**REQUIREMENT:**
What lines below contain the string "Details"? List them all.

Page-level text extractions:

* * * * *

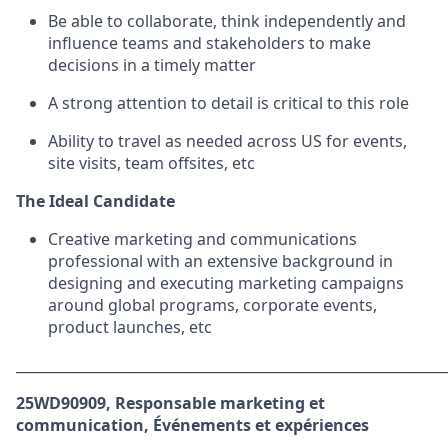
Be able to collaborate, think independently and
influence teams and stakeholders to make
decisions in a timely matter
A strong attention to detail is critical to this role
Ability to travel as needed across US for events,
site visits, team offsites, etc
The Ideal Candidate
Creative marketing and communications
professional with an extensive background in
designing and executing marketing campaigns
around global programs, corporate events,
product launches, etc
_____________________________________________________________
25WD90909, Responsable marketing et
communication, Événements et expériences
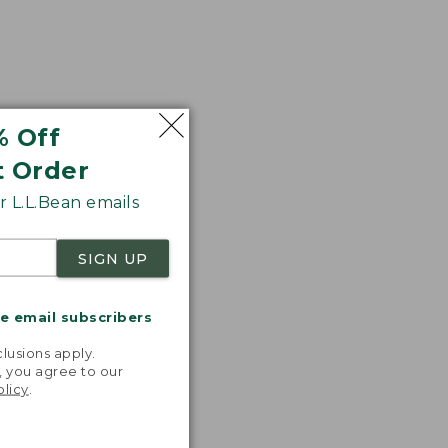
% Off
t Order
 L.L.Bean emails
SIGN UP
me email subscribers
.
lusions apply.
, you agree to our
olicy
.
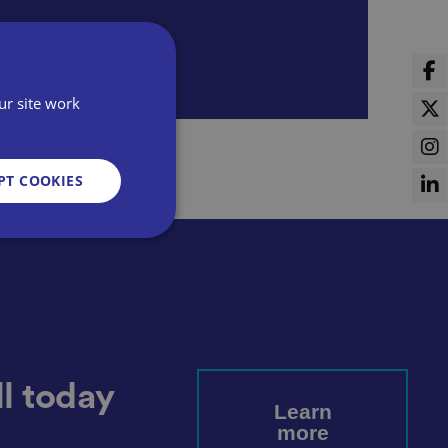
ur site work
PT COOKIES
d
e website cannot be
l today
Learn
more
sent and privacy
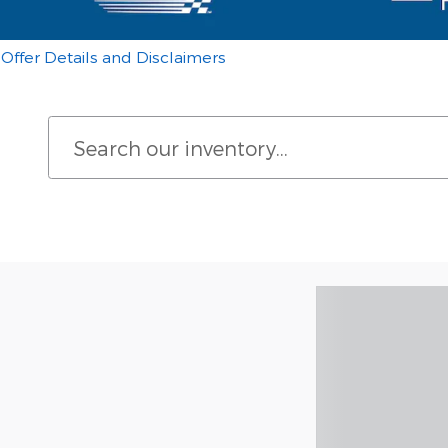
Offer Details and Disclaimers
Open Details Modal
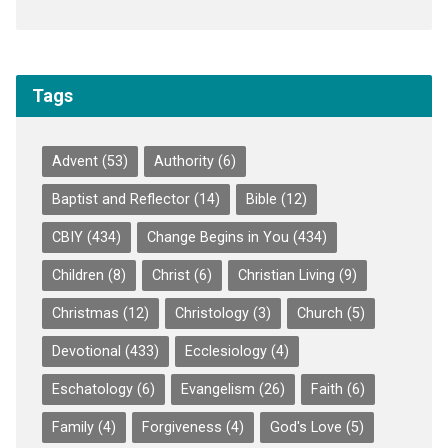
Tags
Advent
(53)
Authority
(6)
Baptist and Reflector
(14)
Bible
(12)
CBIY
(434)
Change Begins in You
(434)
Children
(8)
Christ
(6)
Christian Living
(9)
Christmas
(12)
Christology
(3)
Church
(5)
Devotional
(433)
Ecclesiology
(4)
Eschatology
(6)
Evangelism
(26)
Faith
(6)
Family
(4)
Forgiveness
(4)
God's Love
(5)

* * * * *

**WRITTEN REPLY:**
Offer Details and Disclaimers
Open Details Modal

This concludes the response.